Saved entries
%%

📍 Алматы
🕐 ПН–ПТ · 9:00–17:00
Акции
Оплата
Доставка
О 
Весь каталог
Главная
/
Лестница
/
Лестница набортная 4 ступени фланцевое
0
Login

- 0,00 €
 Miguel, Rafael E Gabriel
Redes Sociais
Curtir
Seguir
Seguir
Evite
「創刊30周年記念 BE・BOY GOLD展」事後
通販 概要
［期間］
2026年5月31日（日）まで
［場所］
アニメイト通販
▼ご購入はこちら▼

%%
%%

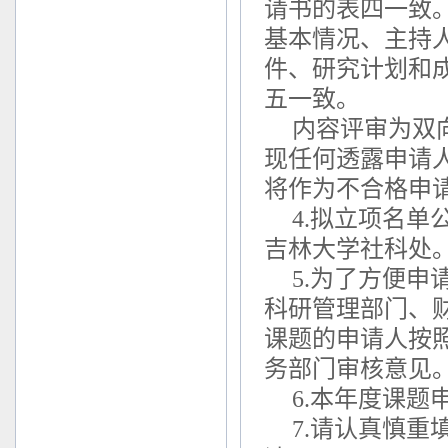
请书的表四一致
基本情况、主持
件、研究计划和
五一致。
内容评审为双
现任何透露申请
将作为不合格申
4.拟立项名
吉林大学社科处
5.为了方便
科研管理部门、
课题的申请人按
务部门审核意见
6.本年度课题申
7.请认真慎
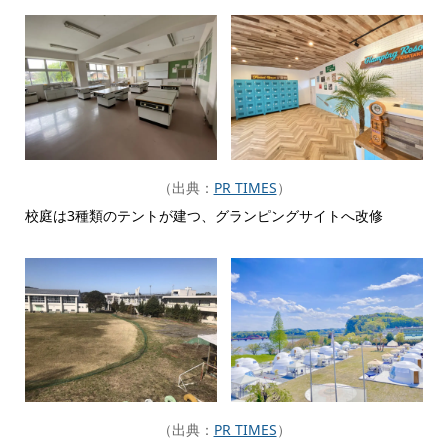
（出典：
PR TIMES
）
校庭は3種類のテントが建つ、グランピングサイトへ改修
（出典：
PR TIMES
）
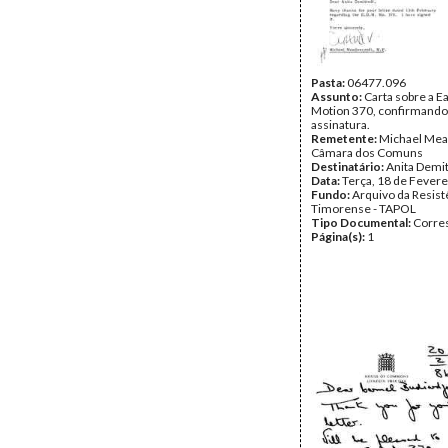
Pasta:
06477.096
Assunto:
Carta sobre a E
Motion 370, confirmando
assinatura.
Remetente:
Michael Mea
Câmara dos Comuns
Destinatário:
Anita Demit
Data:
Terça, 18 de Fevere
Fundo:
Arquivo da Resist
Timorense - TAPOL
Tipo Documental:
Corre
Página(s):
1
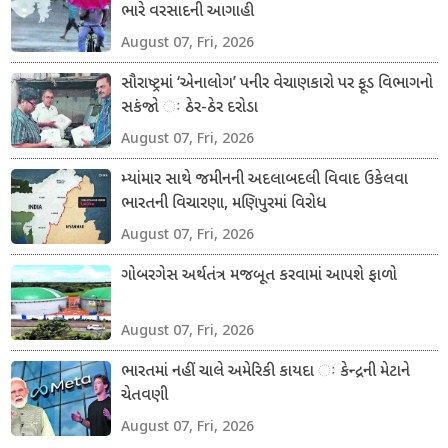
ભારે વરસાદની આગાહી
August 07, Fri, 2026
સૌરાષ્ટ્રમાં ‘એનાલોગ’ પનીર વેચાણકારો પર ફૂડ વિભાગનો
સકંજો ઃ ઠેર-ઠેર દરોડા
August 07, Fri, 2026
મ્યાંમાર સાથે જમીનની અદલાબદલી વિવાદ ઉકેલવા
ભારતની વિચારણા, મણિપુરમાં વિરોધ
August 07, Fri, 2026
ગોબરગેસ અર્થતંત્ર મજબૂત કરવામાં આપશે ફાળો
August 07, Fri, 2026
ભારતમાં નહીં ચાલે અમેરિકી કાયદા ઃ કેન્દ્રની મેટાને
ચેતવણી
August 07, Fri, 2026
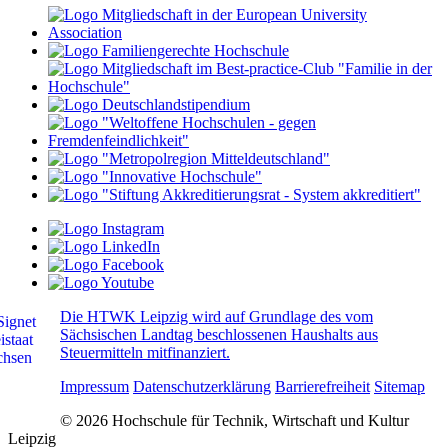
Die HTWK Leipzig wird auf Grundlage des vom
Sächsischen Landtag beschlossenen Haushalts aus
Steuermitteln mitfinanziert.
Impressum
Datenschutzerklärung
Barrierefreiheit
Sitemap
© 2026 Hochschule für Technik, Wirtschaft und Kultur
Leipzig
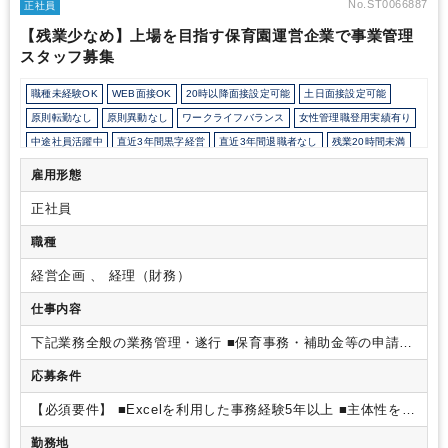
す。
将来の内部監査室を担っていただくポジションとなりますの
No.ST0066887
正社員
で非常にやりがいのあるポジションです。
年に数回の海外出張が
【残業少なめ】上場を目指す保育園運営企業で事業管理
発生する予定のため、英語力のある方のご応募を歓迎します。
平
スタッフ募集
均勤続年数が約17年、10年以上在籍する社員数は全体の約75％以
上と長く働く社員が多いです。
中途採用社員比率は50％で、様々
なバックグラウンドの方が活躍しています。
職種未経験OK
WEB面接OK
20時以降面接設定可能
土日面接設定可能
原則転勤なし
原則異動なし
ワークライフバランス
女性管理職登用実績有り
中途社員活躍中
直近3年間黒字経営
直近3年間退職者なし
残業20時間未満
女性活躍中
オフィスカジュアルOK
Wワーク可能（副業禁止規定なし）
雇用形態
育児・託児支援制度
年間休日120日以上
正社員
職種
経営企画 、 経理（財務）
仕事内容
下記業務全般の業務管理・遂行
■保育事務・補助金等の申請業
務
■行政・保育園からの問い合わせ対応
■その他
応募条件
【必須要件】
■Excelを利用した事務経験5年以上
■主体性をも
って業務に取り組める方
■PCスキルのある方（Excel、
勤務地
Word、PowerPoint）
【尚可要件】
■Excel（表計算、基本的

%%
%%

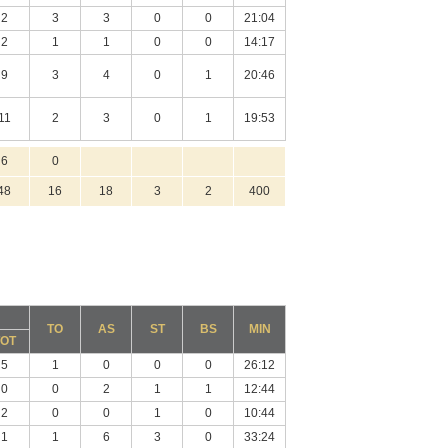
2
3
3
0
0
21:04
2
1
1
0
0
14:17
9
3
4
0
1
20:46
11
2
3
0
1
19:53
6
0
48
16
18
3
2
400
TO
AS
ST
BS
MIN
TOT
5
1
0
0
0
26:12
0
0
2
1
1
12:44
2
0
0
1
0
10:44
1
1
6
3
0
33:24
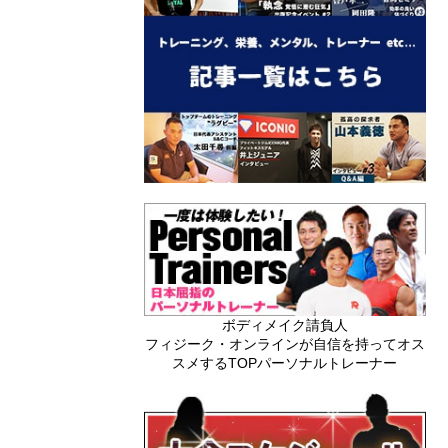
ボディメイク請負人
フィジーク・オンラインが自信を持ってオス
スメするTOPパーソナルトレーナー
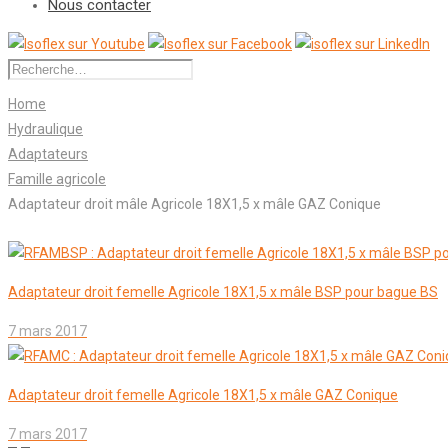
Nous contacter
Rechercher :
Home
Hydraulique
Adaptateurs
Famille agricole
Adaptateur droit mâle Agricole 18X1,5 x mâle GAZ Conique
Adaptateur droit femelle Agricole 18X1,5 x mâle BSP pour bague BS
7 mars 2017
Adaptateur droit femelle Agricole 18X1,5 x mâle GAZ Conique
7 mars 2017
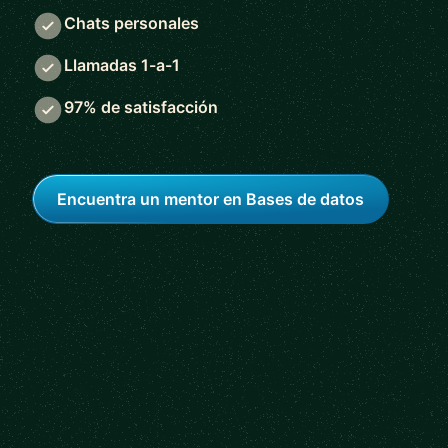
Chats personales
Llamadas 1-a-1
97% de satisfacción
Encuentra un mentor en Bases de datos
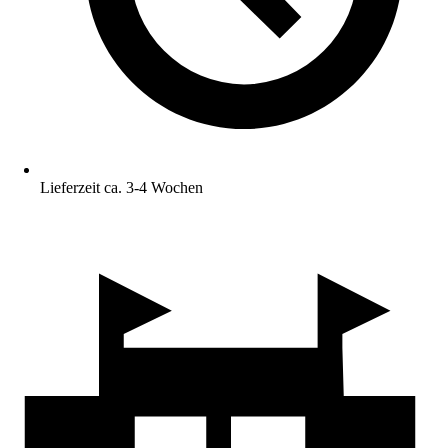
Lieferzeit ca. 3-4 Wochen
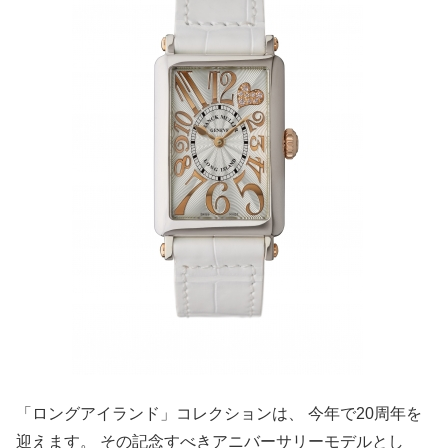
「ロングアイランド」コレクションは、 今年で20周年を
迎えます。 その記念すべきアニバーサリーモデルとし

%%

Task prompt: Among the lines of the data above, find those with the word "Leipzig" and show them.

Exercise answer:
Die HTWK Leipzig wird auf Grundlage des vom
Leipzig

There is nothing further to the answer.